§ **EXERCISE**
What you produce should be every line from the data that includes "were".

§ **SOURCE MATERIAL**
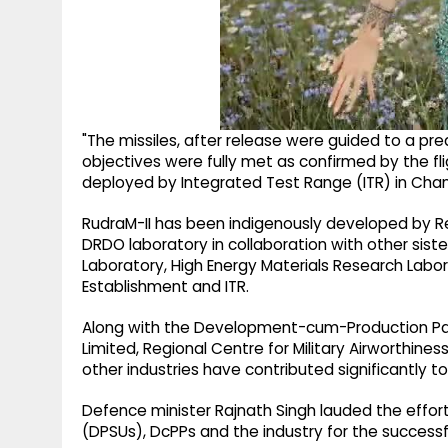
"The missiles, after release were guided to a pre
objectives were fully met as confirmed by the f
deployed by Integrated Test Range (ITR) in Chandi
RudraM-II has been indigenously developed by R
DRDO laboratory in collaboration with other si
Laboratory, High Energy Materials Research La
Establishment and ITR.
Along with the Development-cum-Production Part
Limited, Regional Centre for Military Airworthin
other industries have contributed significantly t
Defence minister Rajnath Singh lauded the effort
(DPSUs), DcPPs and the industry for the successfu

§ **RESULT BELOW**
"The missiles, after release were guided to a pre
objectives were fully met as confirmed by the f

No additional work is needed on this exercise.